From Hervé (the formatting is messed up because only the text, not the markdown could be copied):

Hi John,

Thanks for this new contribution. It looks good. There are only a few minor things that need your attention:

The titles of your man page repeat exactly the content of the Description section so are way too long. See for example ?featuresAlongPC. (I think MIRA had the same issue when I first looked at it.)

Please move GenomicRanges from Imports to Depends. This will make the basic GRanges functionality immediately available to your users. Right now, because GenomicRanges is not attached to the search path, basic functionality like the start(), end() and width() getters are not available, so your serialized GRanges objects will be perceived as broken:

library(PCRSA) data(esr1_chr1) esr1_chr1

GRanges object with 765 ranges and 0 metadata columns:

seqnames ranges strand

1 chr1 1072710-1074806 *

2 chr1 1079163-1080853 *

3 chr1 1236995-1238060 *

4 chr1 1310031-1311345 *

5 chr1 1432920-1434006 *

... ... ... ...

761 chr1 245046415-245047368 *

762 chr1 245335995-245336978 *

763 chr1 246583472-246584185 *

764 chr1 246608249-246609543 *

765 chr1 246632212-246633395 *

-------

seqinfo: 72 sequences from an unspecified genome; no seqlengths

start(esr1_chr1)

[1] 1 1

Once GenomicRanges is in Depends, you don't need to prefix anything with GenomicRanges:: or to explicitely call library(GenomicRanges) in your man pages or vignettes.

Make sure that the various functions that have the mCoord argument work when a GRanges object is supplied (as advertised in the man pages):

library(PCRSA) library(GenomicRanges) data(brcaCoord1) data(brcaLoadings1) data(esr1_chr1) data(nrf1_chr1) GRList <- GRangesList(esr1_chr1, nrf1_chr1) mCoord <- GRanges(brcaCoord1$chr, IRanges(brcaCoord1$start, width=1L)) pcRegionSetEnrichment(loadingMat=brcaLoadings1, mCoord=mCoord, GRList=GRList, PCsToAnnotate=c("PC1", "PC2"), scoringMetric="rsMean")

Error in setnames(loadingDT, c("chr", "start", PCsToAnnotate)) :

Can't assign 4 names to a 5 column data.table

Please specify the reference genome (e.g. hg19, hg38, mm10, etc...) of the various *_chr1 and brcaCoord1 datasets. Ideally the user should be able to get this information (as well as the sequence lengths and circularity flags) by calling seqinfo() on the GRanges objects.

Also it might be obvious for most users but it wouldn't hurt reminding them that all the GRanges objects that are passed to the GRList argument of pcEnrichmentProfile() and pcEnrichmentProfile() should be on the same reference genome.

Thanks, H.

j-lawson commented 6 years ago

Here is my response:

Hi Hervé,

Thanks for the feedback! I have addressed all of your points as follows:

  1. I shortened the function titles.

  2. I moved GenomicRanges to "Depends".

  3. I took out explicit calls to GenomicRanges:: and library(GenomicRanges)

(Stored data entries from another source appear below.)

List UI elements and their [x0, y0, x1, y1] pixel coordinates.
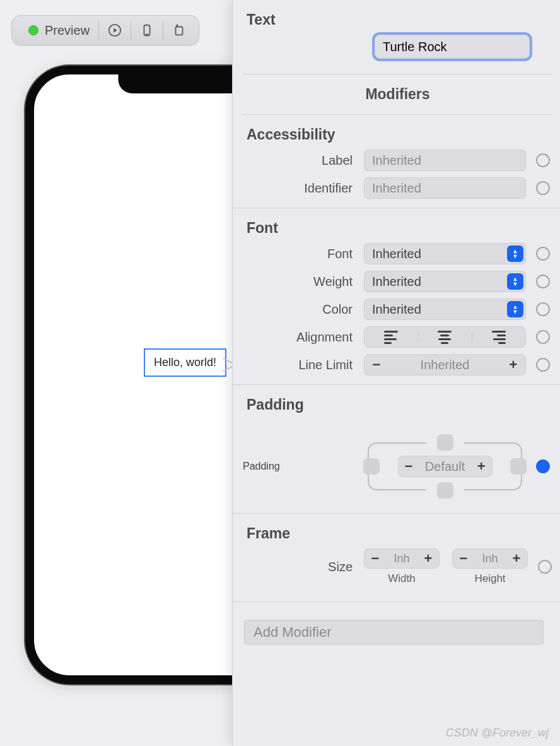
- updown-icon: ▲▼: [507, 301, 523, 317]
- modifier-toggle[interactable]: [536, 358, 550, 372]
- frame-width-value: Inh: [394, 552, 409, 565]
- align-left-icon: [384, 331, 398, 344]
- font-color-caption: Color: [243, 302, 356, 317]
- preview-toolbar: Preview: [11, 15, 199, 45]
- padding-bottom-chip[interactable]: [437, 482, 453, 499]
- frame-width-col: − Inh + Width: [364, 548, 440, 585]
- plus-icon[interactable]: +: [511, 550, 522, 567]
- plus-icon[interactable]: +: [423, 550, 434, 567]
- frame-height-value: Inh: [482, 552, 498, 565]
- section-divider: [233, 601, 560, 602]
- status-dot-icon: [28, 25, 38, 35]
- updown-icon: ▲▼: [507, 273, 523, 290]
- modifier-toggle-active[interactable]: [536, 459, 550, 473]
- minus-icon[interactable]: −: [371, 357, 382, 373]
- orientation-button[interactable]: [163, 16, 195, 45]
- align-right-button[interactable]: [472, 327, 525, 347]
- linelimit-value: Inherited: [421, 358, 470, 372]
- linelimit-stepper[interactable]: − Inherited +: [364, 354, 526, 376]
- section-title-accessibility: Accessibility: [247, 126, 552, 143]
- selected-text-value: Hello, world!: [154, 356, 216, 369]
- accessibility-identifier-caption: Identifier: [243, 181, 356, 196]
- font-color-value: Inherited: [372, 302, 421, 317]
- accessibility-identifier-row: Identifier Inherited: [243, 177, 552, 199]
- font-font-value: Inherited: [372, 247, 421, 261]
- text-value-input[interactable]: [375, 35, 530, 59]
- font-font-select[interactable]: Inherited ▲▼: [364, 243, 526, 264]
- alignment-segmented[interactable]: [364, 326, 526, 348]
- frame-size-caption: Size: [243, 560, 356, 574]
- selected-text-element[interactable]: Hello, world!: [144, 348, 226, 377]
- minus-icon[interactable]: −: [370, 550, 381, 567]
- font-color-row: Color Inherited ▲▼: [243, 299, 552, 320]
- minus-icon[interactable]: −: [458, 550, 469, 567]
- frame-height-col: − Inh + Height: [452, 548, 528, 585]
- modifier-toggle[interactable]: [536, 153, 550, 167]
- font-weight-row: Weight Inherited ▲▼: [243, 271, 552, 292]
- frame-width-caption: Width: [388, 572, 415, 585]
- section-title-font: Font: [247, 220, 552, 237]
- add-modifier-input[interactable]: Add Modifier: [244, 620, 544, 645]
- font-weight-value: Inherited: [372, 275, 421, 289]
- modifier-toggle[interactable]: [536, 330, 550, 344]
- accessibility-label-row: Label Inherited: [243, 150, 552, 171]
- play-button[interactable]: [99, 16, 131, 45]
- modifier-toggle[interactable]: [536, 302, 550, 316]
- frame-size-row: Size − Inh + Width − Inh + Height: [243, 548, 552, 585]
- svg-rect-3: [176, 27, 183, 35]
- align-center-icon: [438, 331, 452, 344]
- font-weight-caption: Weight: [243, 275, 356, 289]
- accessibility-label-input[interactable]: Inherited: [364, 150, 526, 171]
- section-divider: [233, 208, 560, 208]
- align-center-button[interactable]: [418, 327, 471, 347]
- accessibility-label-caption: Label: [243, 153, 356, 168]
- font-linelimit-caption: Line Limit: [243, 358, 356, 372]
- attributes-inspector: Text Modifiers Accessibility Label Inher…: [232, 0, 560, 746]
- align-right-icon: [492, 331, 506, 344]
- add-modifier-placeholder: Add Modifier: [254, 624, 332, 641]
- play-icon: [108, 23, 122, 37]
- minus-icon[interactable]: −: [405, 458, 413, 475]
- padding-caption: Padding: [243, 461, 356, 472]
- section-title-padding: Padding: [247, 396, 552, 413]
- padding-diagram: − Default +: [364, 429, 526, 504]
- font-linelimit-row: Line Limit − Inherited +: [243, 354, 552, 376]
- font-alignment-row: Alignment: [243, 326, 552, 348]
- phone-icon: [140, 23, 154, 37]
- device-button[interactable]: [131, 16, 163, 45]
- plus-icon[interactable]: +: [477, 458, 486, 475]
- preview-status-segment[interactable]: Preview: [20, 16, 98, 45]
- font-weight-select[interactable]: Inherited ▲▼: [364, 271, 526, 292]
- section-title-text: Text: [247, 11, 552, 28]
- padding-top-chip[interactable]: [437, 434, 453, 451]
- padding-right-chip[interactable]: [510, 458, 527, 475]
- modifier-toggle[interactable]: [536, 181, 550, 195]
- font-color-select[interactable]: Inherited ▲▼: [364, 299, 526, 320]
- padding-left-chip[interactable]: [363, 458, 380, 475]
- watermark-text: CSDN @Forever_wj: [446, 726, 549, 740]
- frame-height-stepper[interactable]: − Inh +: [452, 548, 528, 569]
- font-alignment-caption: Alignment: [243, 330, 356, 345]
- rotate-icon: [172, 23, 186, 37]
- align-left-button[interactable]: [365, 327, 417, 347]
- section-divider: [233, 384, 560, 385]
- padding-row: Padding − Default +: [243, 429, 552, 504]
- section-title-frame: Frame: [247, 525, 552, 542]
- modifier-toggle[interactable]: [538, 560, 552, 574]
- accessibility-identifier-input[interactable]: Inherited: [364, 177, 526, 199]
- modifier-toggle[interactable]: [536, 275, 550, 288]
- font-font-caption: Font: [243, 247, 356, 261]
- frame-height-caption: Height: [474, 572, 505, 585]
- padding-value-stepper[interactable]: − Default +: [398, 456, 493, 477]
- updown-icon: ▲▼: [507, 246, 523, 262]
- preview-label: Preview: [45, 23, 90, 38]
- modifiers-header: Modifiers: [243, 74, 552, 115]
- padding-center-value: Default: [425, 459, 465, 474]
- font-font-row: Font Inherited ▲▼: [243, 243, 552, 264]
- section-divider: [233, 513, 560, 514]
- plus-icon[interactable]: +: [508, 357, 519, 373]
- frame-width-stepper[interactable]: − Inh +: [364, 548, 440, 569]
- modifier-toggle[interactable]: [536, 247, 550, 261]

  4. I fixed the bug that prevented GRanges from being used as input and added more unit tests with GRanges input.

  5. I added reference genome, sequence length and circularity flag info to the built in GRanges objects. I also mentioned the reference genome in the data documentation.

  6. I mentioned that the reference genome for GRList should be consistent with the samples in the function parameter documentation. I also mentioned it in the main vignette.

In addition, I revised the main vignette/documentation and renamed the package since we think our package can have a wider scope and be applied to more data types than we initially thought. I updated the version in the Description to trigger a build but as of yet, nothing has happened. I'm not sure if there is some lag time with the system or a problem due to the name change.

Best, John

bioc-issue-bot commented 6 years ago

Dear Package contributor,

This is the automated single package builder at bioconductor.org.

Your package has been built on Linux, Mac, and Windows.

Congratulations! The package built without errors or warnings on all platforms.

Please see the build report for more details.

lshep commented 6 years ago

This issue should remain under the original issue and not start a new issue for the rename. Please move the comments from this issue onto the original issue number.